Last summer, we reported on the tribulations of Le Petit Trianon, a small office building in downtown San José whose 380-seat main auditorium is the city’s best facility for chamber and small-orchestra music. The owner, Keith Watt, faced foreclosure due to high interest payments, and it was briefly reported that the venue would be closed and unavailable for concerts, leaving homeless all the local groups that rely on it.
That didn’t happen. The owner filed for bankruptcy to give his organization time to restructure its debts, and the 2012-13 season, which had already been planned, went ahead without any hitches in venue, despite rumors and uncertainties passed around among patrons.
Now it’s time to plan and announce the 2013-2014 season, and where stands the Trianon? Legally, it’s still in bankruptcy proceedings, and expects to remain there for some time. A representative of the owner, with whom I spoke recently, told me that the company is on its planned schedule to liquidate other assets and pay its debts within the bankruptcy court’s guidelines, and that it expects to remain in this status until next spring. Some time ago, the owner announced to its musical tenants that the auditorium would remain open at least until December of this year, and this was recently extended to April 2014. Everyone involved hopes that, if the worst happens and the building does change ownership, the hall would still remain available for concerts.
Consequently, many of the resident ensembles have gone ahead, signed contracts to rent the facility, and announced their upcoming seasons at the venue. The San José Chamber Orchestra has announced a seven-concert season running from October to June, with the expectation that the concerts will be held at Le Petit Trianon. The Mission Chamber Orchestra will be giving four concerts between September and April, featuring pianist Helene Wickett and violinist Tessa Lark among the soloists.
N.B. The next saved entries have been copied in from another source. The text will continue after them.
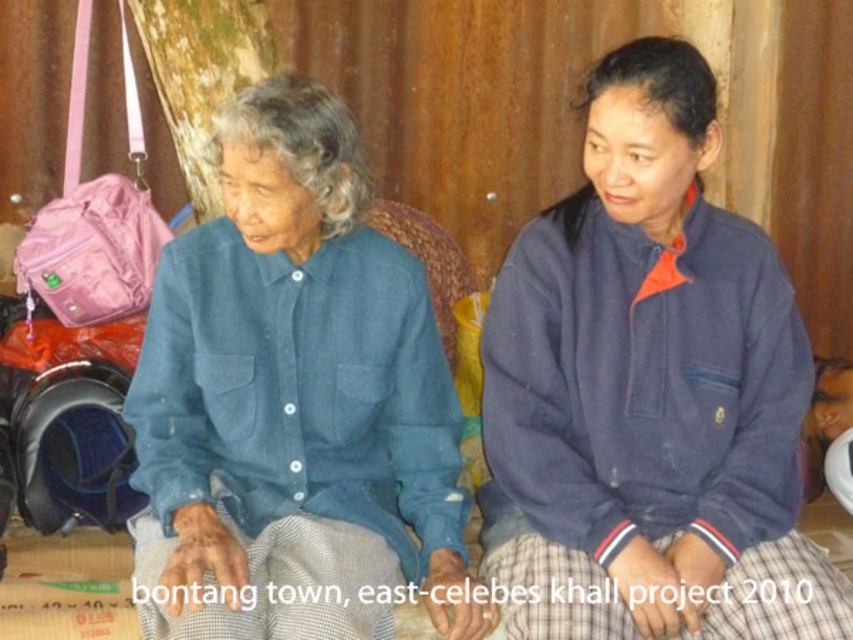 You are a delivery robot with a package that is 18 inches long. You need to place it between the navy blue fleece at center and the blue denim shirt at center. Is there enough space between them to fit the package?

The distance between the navy blue fleece at center and the blue denim shirt at center is 16.58 inches. Since the package is 18 inches long, it is longer than the available space. Therefore, the package cannot fit between them.

You are standing in the scene and want to move from the point at coordinates point (747, 600) to the point at coordinates point (173, 252). Which direction should you move to reach your destination?

To move from point (747, 600) to point (173, 252), you should move backward since point (747, 600) is in front of point (173, 252).

You are a delivery person who needs to place a small package between the navy blue fleece at center and the camera. The package requires at least 1.5 meters of space to ensure safe delivery. Is there enough space between them?

The navy blue fleece at center and camera are 1.62 meters apart from each other, which is more than the required 1.5 meters, so there is enough space to safely place the package between them. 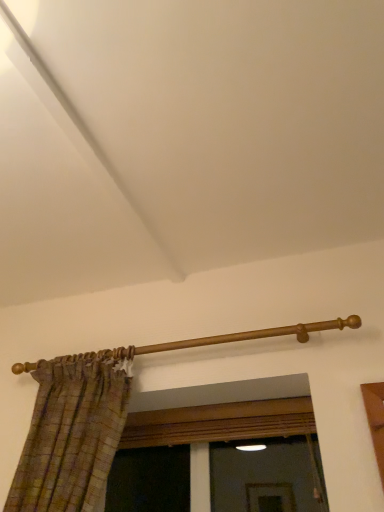 You are a GUI agent. You are given a task and a screenshot of the screen. Output one action in this format:
    pyautogui.click(x=<x>, y=<y>)
    Task: Click on the wooden curtain rod at upper center
    The width and height of the screenshot is (384, 512).
    Given the screenshot: What is the action you would take?
    pyautogui.click(x=196, y=343)

This screenshot has height=512, width=384. What do you see at coordinates (196, 343) in the screenshot?
I see `wooden curtain rod at upper center` at bounding box center [196, 343].

What do you see at coordinates (225, 426) in the screenshot? I see `wooden frame at center` at bounding box center [225, 426].

You are a GUI agent. You are given a task and a screenshot of the screen. Output one action in this format:
    pyautogui.click(x=<x>, y=<y>)
    Task: Click on the wooden frame at center
    Image resolution: width=384 pixels, height=512 pixels.
    Given the screenshot: What is the action you would take?
    pyautogui.click(x=225, y=426)

At what (x,y) coordinates should I click in order to perform the action: click on wooden curtain rod at upper center. Please return your answer as a coordinate pair (x, y). This screenshot has width=384, height=512. Looking at the image, I should click on (196, 343).

In the scene shown: Is wooden curtain rod at upper center to the left or to the right of wooden frame at center in the image?

From the image, it's evident that wooden curtain rod at upper center is to the left of wooden frame at center.

Is wooden curtain rod at upper center positioned behind wooden frame at center?

No, the depth of wooden curtain rod at upper center is less than that of wooden frame at center.

Which point is more forward, (16, 368) or (300, 401)?

Point (300, 401)

From the image's perspective, between wooden curtain rod at upper center and wooden frame at center, which one is located above?

wooden curtain rod at upper center.

From a real-world perspective, which object rests below the other?

wooden frame at center, from a real-world perspective.

Which object is wider, wooden curtain rod at upper center or wooden frame at center?

With larger width is wooden frame at center.

In terms of height, does wooden curtain rod at upper center look taller or shorter compared to wooden frame at center?

Considering their sizes, wooden curtain rod at upper center has less height than wooden frame at center.

Considering the sizes of objects wooden curtain rod at upper center and wooden frame at center in the image provided, who is smaller, wooden curtain rod at upper center or wooden frame at center?

Smaller between the two is wooden curtain rod at upper center.

Choose the correct answer: Is wooden curtain rod at upper center inside wooden frame at center or outside it?

wooden curtain rod at upper center cannot be found inside wooden frame at center.

Is wooden curtain rod at upper center not close to wooden frame at center?

Actually, wooden curtain rod at upper center and wooden frame at center are a little close together.

Does wooden curtain rod at upper center turn towards wooden frame at center?

No, wooden curtain rod at upper center is not facing towards wooden frame at center.

Where is `window on the right of wooden curtain rod at upper center`? window on the right of wooden curtain rod at upper center is located at coordinates (225, 426).

Is wooden frame at center to the left of wooden curtain rod at upper center from the viewer's perspective?

Incorrect, wooden frame at center is not on the left side of wooden curtain rod at upper center.

Is wooden frame at center positioned in front of wooden curtain rod at upper center?

No, wooden frame at center is behind wooden curtain rod at upper center.

Which point is more distant from viewer, (x=212, y=415) or (x=349, y=316)?

Positioned behind is point (x=212, y=415).

From the image's perspective, is wooden frame at center under wooden curtain rod at upper center?

Yes, from the image's perspective, wooden frame at center is beneath wooden curtain rod at upper center.

From a real-world perspective, is wooden frame at center above or below wooden curtain rod at upper center?

In terms of real-world spatial position, wooden frame at center is below wooden curtain rod at upper center.

Which of these two, wooden frame at center or wooden curtain rod at upper center, is thinner?

wooden curtain rod at upper center is thinner.

Which of these two, wooden frame at center or wooden curtain rod at upper center, stands taller?

wooden frame at center is taller.

Does wooden frame at center have a larger size compared to wooden curtain rod at upper center?

Indeed, wooden frame at center has a larger size compared to wooden curtain rod at upper center.

Is wooden frame at center outside of wooden curtain rod at upper center?

Indeed, wooden frame at center is completely outside wooden curtain rod at upper center.

Is wooden frame at center far away from wooden curtain rod at upper center?

No, wooden frame at center is not far from wooden curtain rod at upper center.

Could you tell me if wooden frame at center is turned towards wooden curtain rod at upper center?

No, wooden frame at center is not aimed at wooden curtain rod at upper center.

Find the location of `rail above the wooden frame at center (from a real-world perspective)`. rail above the wooden frame at center (from a real-world perspective) is located at coordinates (x=196, y=343).

The width and height of the screenshot is (384, 512). In order to click on window that is behind the wooden curtain rod at upper center in this screenshot , I will do `click(225, 426)`.

In the image, there is a wooden curtain rod at upper center. In order to click on window below it (from the image's perspective) in this screenshot , I will do `click(225, 426)`. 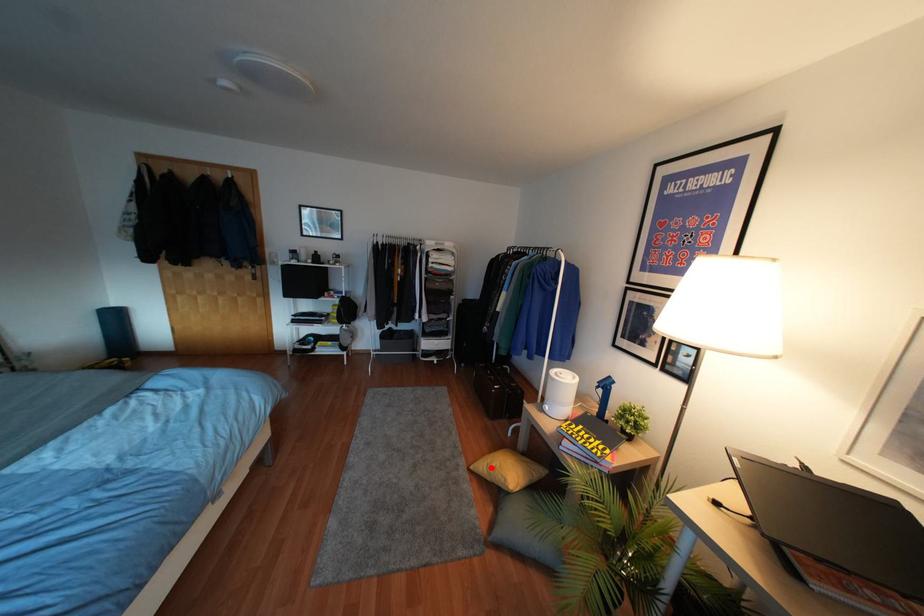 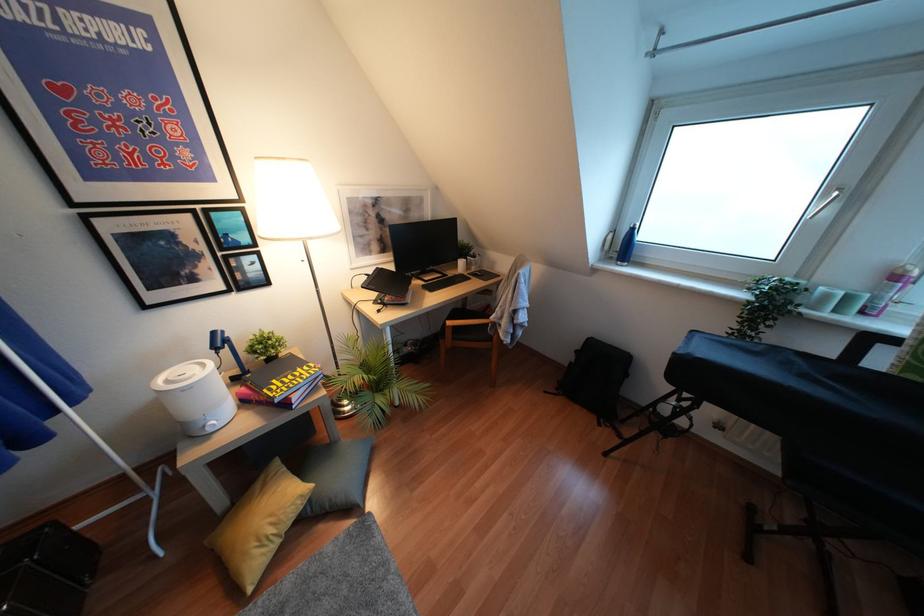 Locate, in the second image, the point that corresponds to the highlighted location in the first image.

(271, 530) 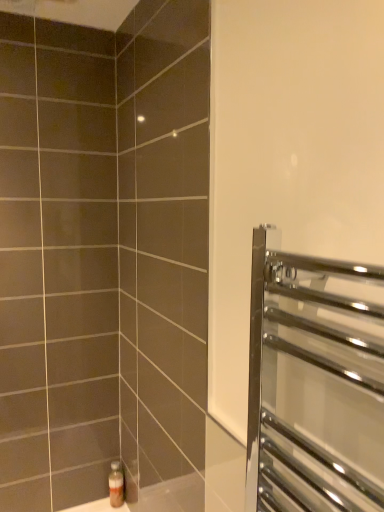 At what (x,y) coordinates should I click in order to perform the action: click on translucent plastic bottle at lower left. Please return your answer as a coordinate pair (x, y). Looking at the image, I should click on (116, 484).

The width and height of the screenshot is (384, 512). What do you see at coordinates (116, 484) in the screenshot?
I see `translucent plastic bottle at lower left` at bounding box center [116, 484].

Find the location of a particular element. The image size is (384, 512). translucent plastic bottle at lower left is located at coordinates (116, 484). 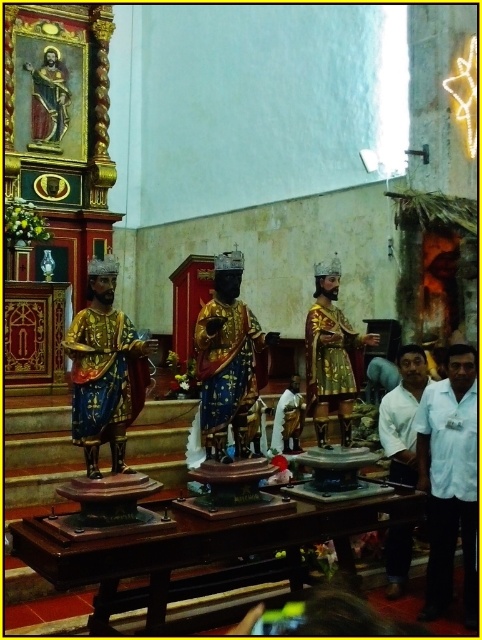 Between gold metallic statue at left and white shirt at lower right, which one appears on the right side from the viewer's perspective?

From the viewer's perspective, white shirt at lower right appears more on the right side.

Is gold metallic statue at left smaller than white shirt at lower right?

Yes.

Is point (103, 296) farther from viewer compared to point (401, 362)?

No.

Identify the location of gold metallic statue at left. (105, 371).

Which is above, white shirt at right or white shirt at lower right?

white shirt at lower right is above.

Between point (468, 492) and point (401, 532), which one is positioned in front?

Positioned in front is point (468, 492).

Who is more distant from viewer, (464, 380) or (388, 586)?

Positioned behind is point (388, 586).

The image size is (482, 640). Find the location of `white shirt at right`. white shirt at right is located at coordinates (x=450, y=481).

Is white shirt at right positioned before gold metallic statue at center?

Yes, white shirt at right is in front of gold metallic statue at center.

Between white shirt at right and gold metallic statue at center, which one is positioned lower?

white shirt at right

Which is in front, point (428, 476) or point (307, 378)?

Positioned in front is point (307, 378).

Where is `white shirt at right`? white shirt at right is located at coordinates (450, 481). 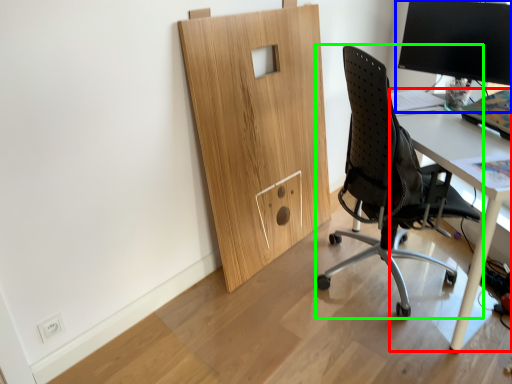 Question: Which is nearer to the desk (highlighted by a red box)? desktop computer (highlighted by a blue box) or chair (highlighted by a green box).

Choices:
 (A) desktop computer
 (B) chair

Answer: (B) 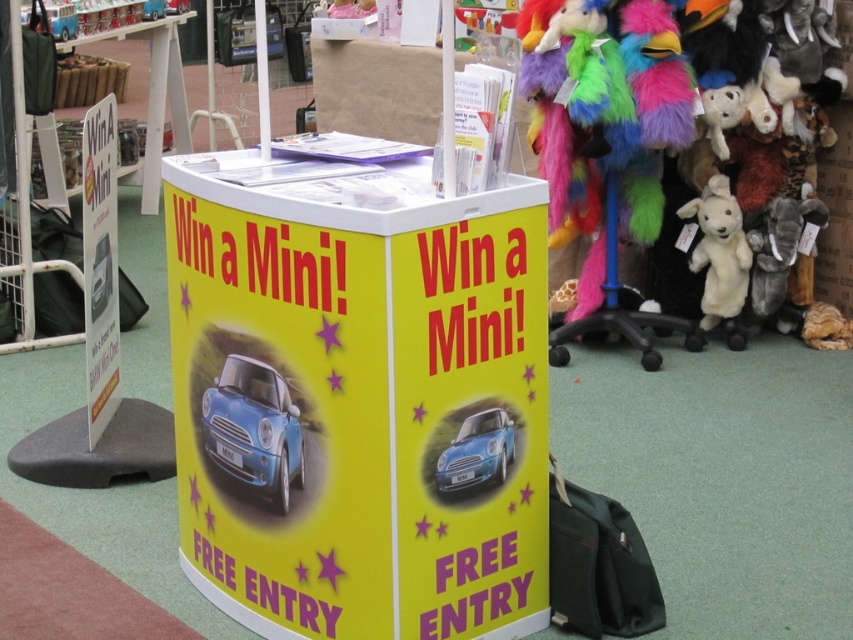 You are a fair attendee who wants to take a photo with the fluffy plush parrot at right and the shiny blue car at center. Which object should you stand closer to in order to capture both in the same frame without zooming in or out?

You should stand closer to the shiny blue car at center because the fluffy plush parrot at right is bigger than the shiny blue car at center, so moving closer to the smaller object helps balance their sizes in the photo frame.

You are a visitor at the fair and want to pick up the white plush lamb at right. You are currently standing 2 meters away from the promotional display stand. Can you reach the lamb without moving closer?

The distance between you and the white plush lamb at right is 4.65 meters, so you cannot reach it without moving closer since you are only 2 meters away from the stand. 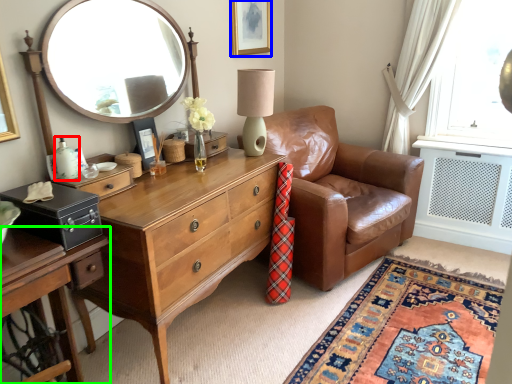 Question: Estimate the real-world distances between objects in this image. Which object is closer to bottle (highlighted by a red box), picture frame (highlighted by a blue box) or cabinetry (highlighted by a green box)?

Choices:
 (A) picture frame
 (B) cabinetry

Answer: (B) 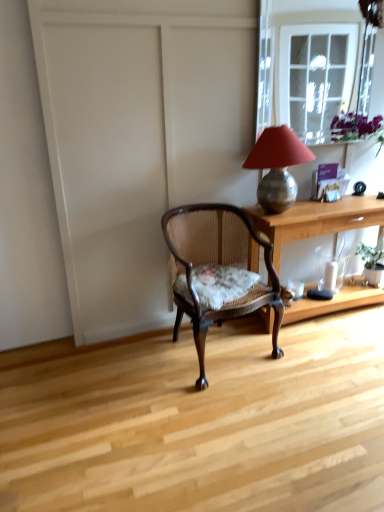 Describe the element at coordinates (341, 272) in the screenshot. I see `transparent glass vase at lower right` at that location.

The height and width of the screenshot is (512, 384). I want to click on clear glass window at upper right, so [x=290, y=52].

Measure the distance between green leafy plant at right and camera.

The distance of green leafy plant at right from camera is 2.95 meters.

Where is `green leafy plant at right`? The image size is (384, 512). green leafy plant at right is located at coordinates (371, 264).

I want to click on metallic lampshade at upper right, so click(277, 166).

Does point (338, 226) lie in front of point (186, 311)?

No, it is not.

Between wooden desk at center and wooden cane chair with floral cushion at center, which one has smaller size?

With smaller size is wooden cane chair with floral cushion at center.

Which of these two, wooden desk at center or wooden cane chair with floral cushion at center, stands taller?

wooden cane chair with floral cushion at center.

Is wooden cane chair with floral cushion at center located within wooden desk at center?

That's incorrect, wooden cane chair with floral cushion at center is not inside wooden desk at center.

How distant is clear glass window at upper right from transparent glass vase at lower right?

A distance of 7.54 feet exists between clear glass window at upper right and transparent glass vase at lower right.

Considering the relative positions of clear glass window at upper right and transparent glass vase at lower right in the image provided, is clear glass window at upper right to the left or to the right of transparent glass vase at lower right?

clear glass window at upper right is to the left of transparent glass vase at lower right.

From the image's perspective, relative to transparent glass vase at lower right, is clear glass window at upper right above or below?

clear glass window at upper right is above transparent glass vase at lower right.

Is clear glass window at upper right positioned beyond the bounds of transparent glass vase at lower right?

Yes, clear glass window at upper right is not within transparent glass vase at lower right.

In terms of height, does wooden desk at center look taller or shorter compared to clear glass window at upper right?

In the image, wooden desk at center appears to be shorter than clear glass window at upper right.

Is wooden desk at center completely or partially outside of clear glass window at upper right?

Yes.

From the image's perspective, does wooden desk at center appear higher than clear glass window at upper right?

No, from the image's perspective, wooden desk at center is not above clear glass window at upper right.

In terms of width, does wooden desk at center look wider or thinner when compared to clear glass window at upper right?

Clearly, wooden desk at center has more width compared to clear glass window at upper right.

How different are the orientations of transparent glass vase at lower right and wooden cane chair with floral cushion at center in degrees?

10.4 degrees.

Can you confirm if transparent glass vase at lower right is wider than wooden cane chair with floral cushion at center?

No, transparent glass vase at lower right is not wider than wooden cane chair with floral cushion at center.

In terms of height, does transparent glass vase at lower right look taller or shorter compared to wooden cane chair with floral cushion at center?

In the image, transparent glass vase at lower right appears to be shorter than wooden cane chair with floral cushion at center.

How much distance is there between wooden desk at center and metallic lampshade at upper right?

A distance of 23.90 centimeters exists between wooden desk at center and metallic lampshade at upper right.

Is wooden desk at center completely or partially outside of metallic lampshade at upper right?

Yes, wooden desk at center is not within metallic lampshade at upper right.

Is wooden desk at center turned away from metallic lampshade at upper right?

That's not correct — wooden desk at center is not looking away from metallic lampshade at upper right.

From the image's perspective, which is below, wooden desk at center or metallic lampshade at upper right?

wooden desk at center, from the image's perspective.

Is metallic lampshade at upper right taller or shorter than wooden desk at center?

In the image, metallic lampshade at upper right appears to be shorter than wooden desk at center.

Which object is further away from the camera, metallic lampshade at upper right or wooden desk at center?

wooden desk at center is behind.

From the image's perspective, which one is positioned higher, metallic lampshade at upper right or wooden desk at center?

metallic lampshade at upper right appears higher in the image.

In order to click on desk below the metallic lampshade at upper right (from the image's perspective) in this screenshot , I will do `click(316, 220)`.

Does point (274, 147) appear closer or farther from the camera than point (261, 283)?

Clearly, point (274, 147) is closer to the camera than point (261, 283).

Find the location of a particular element. This screenshot has width=384, height=512. lamp above the wooden cane chair with floral cushion at center (from a real-world perspective) is located at coordinates (277, 166).

Could you tell me if metallic lampshade at upper right is turned towards wooden cane chair with floral cushion at center?

No.

Which is more to the right, metallic lampshade at upper right or wooden cane chair with floral cushion at center?

From the viewer's perspective, metallic lampshade at upper right appears more on the right side.

At what (x,y) coordinates should I click in order to perform the action: click on chair that appears below the wooden desk at center (from the image's perspective). Please return your answer as a coordinate pair (x, y). This screenshot has width=384, height=512. Looking at the image, I should click on (215, 264).

The image size is (384, 512). Identify the location of glass vase located behind the clear glass window at upper right. (341, 272).

When comparing their distances from metallic lampshade at upper right, does wooden desk at center or transparent glass vase at lower right seem further?

transparent glass vase at lower right lies further to metallic lampshade at upper right than the other object.

Looking at the image, which one is located closer to transparent glass vase at lower right, green leafy plant at right or wooden cane chair with floral cushion at center?

Based on the image, green leafy plant at right appears to be nearer to transparent glass vase at lower right.

When comparing their distances from green leafy plant at right, does metallic lampshade at upper right or wooden cane chair with floral cushion at center seem closer?

The object closer to green leafy plant at right is metallic lampshade at upper right.

Which object lies nearer to the anchor point wooden desk at center, green leafy plant at right or wooden cane chair with floral cushion at center?

Based on the image, wooden cane chair with floral cushion at center appears to be nearer to wooden desk at center.

Which object lies nearer to the anchor point wooden desk at center, wooden cane chair with floral cushion at center or green leafy plant at right?

wooden cane chair with floral cushion at center lies closer to wooden desk at center than the other object.

Estimate the real-world distances between objects in this image. Which object is further from clear glass window at upper right, transparent glass vase at lower right or green leafy plant at right?

The object further to clear glass window at upper right is transparent glass vase at lower right.

Which object lies nearer to the anchor point clear glass window at upper right, wooden desk at center or metallic lampshade at upper right?

metallic lampshade at upper right.

Estimate the real-world distances between objects in this image. Which object is closer to clear glass window at upper right, green leafy plant at right or wooden cane chair with floral cushion at center?

green leafy plant at right is positioned closer to the anchor clear glass window at upper right.

This screenshot has height=512, width=384. What are the coordinates of `houseplant between clear glass window at upper right and transparent glass vase at lower right in the up-down direction` in the screenshot? It's located at (371, 264).

What are the coordinates of `glass vase located between wooden desk at center and green leafy plant at right in the depth direction` in the screenshot? It's located at (341, 272).

Image resolution: width=384 pixels, height=512 pixels. What are the coordinates of `desk that lies between clear glass window at upper right and wooden cane chair with floral cushion at center from top to bottom` in the screenshot? It's located at (316, 220).

Locate an element on the screen. This screenshot has height=512, width=384. lamp between clear glass window at upper right and wooden desk at center in the up-down direction is located at coordinates (277, 166). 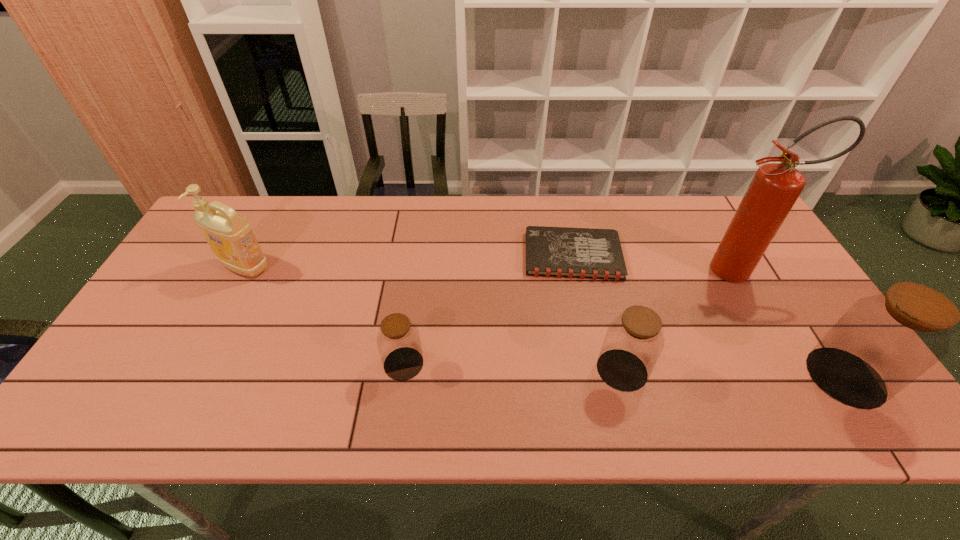 Locate an element on the screen. This screenshot has height=540, width=960. free space between the notebook and the tallest object is located at coordinates (656, 263).

Where is `vacant space that's between the second object from left to right and the notebook`? This screenshot has width=960, height=540. vacant space that's between the second object from left to right and the notebook is located at coordinates (489, 309).

The width and height of the screenshot is (960, 540). What are the coordinates of `free space between the detergent and the fifth tallest object` in the screenshot? It's located at (324, 315).

Find the location of a particular element. Image resolution: width=960 pixels, height=540 pixels. free space between the second shortest object and the tallest object is located at coordinates (571, 317).

You are a GUI agent. You are given a task and a screenshot of the screen. Output one action in this format:
    pyautogui.click(x=<x>, y=<y>)
    Task: Click on the object identified as the second closest to the leftmost object
    The width and height of the screenshot is (960, 540).
    Given the screenshot: What is the action you would take?
    pyautogui.click(x=558, y=252)

Identify the location of object that is the fourth closest to the leftmost jar. (775, 187).

Identify which jar is located as the third nearest to the notebook. Please provide its 2D coordinates. Your answer should be formatted as a tuple, i.e. [(x, y)], where the tuple contains the x and y coordinates of a point satisfying the conditions above.

[(882, 343)]

Point out which jar is positioned as the third nearest to the shortest object. Please provide its 2D coordinates. Your answer should be formatted as a tuple, i.e. [(x, y)], where the tuple contains the x and y coordinates of a point satisfying the conditions above.

[(882, 343)]

This screenshot has width=960, height=540. I want to click on free spot that satisfies the following two spatial constraints: 1. on the front side of the detergent; 2. on the left side of the second jar from left to right, so click(x=191, y=370).

The height and width of the screenshot is (540, 960). I want to click on free space that satisfies the following two spatial constraints: 1. from the nozzle of the rightmost jar; 2. on the right side of the tallest object, so [x=800, y=377]. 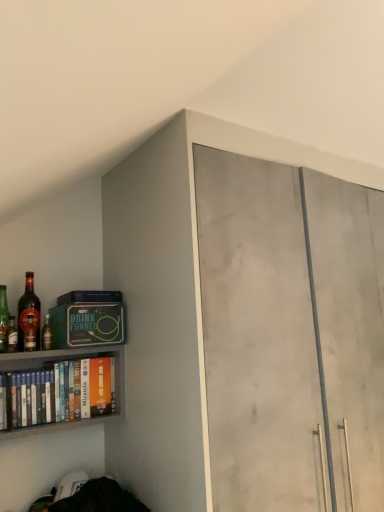 Question: Should I look upward or downward to see shiny glass bottle at left, marked as the 3th bottle in a right-to-left arrangement?

Choices:
 (A) down
 (B) up

Answer: (A)

Question: From the image's perspective, is matte glass bottle at left, positioned as the first bottle in right-to-left order, over matte glass bottle at left, placed as the first bottle when sorted from left to right?

Choices:
 (A) no
 (B) yes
The San Jose Chamber Music Society’s season isn’t on its website yet at this writing, but an announcement mentions six concerts at the Trianon, and tickets are available. It begins on Oct. 25 with the Juilliard Quartet playing Bach, Schubert, and Alban Berg, and concludes with two concerts on April 5 and 6 with the second year of their Beethoven quartet cycle, featuring the Auryn Quartet (the group that had to cancel this year’s appearance due to illness).
The International Russian Music Piano Competition, held annually in June, is also expected to be returning, plus the South Bay Guitar Society and the Choral Project, both of whom perform in a variety of locations including the Trianon.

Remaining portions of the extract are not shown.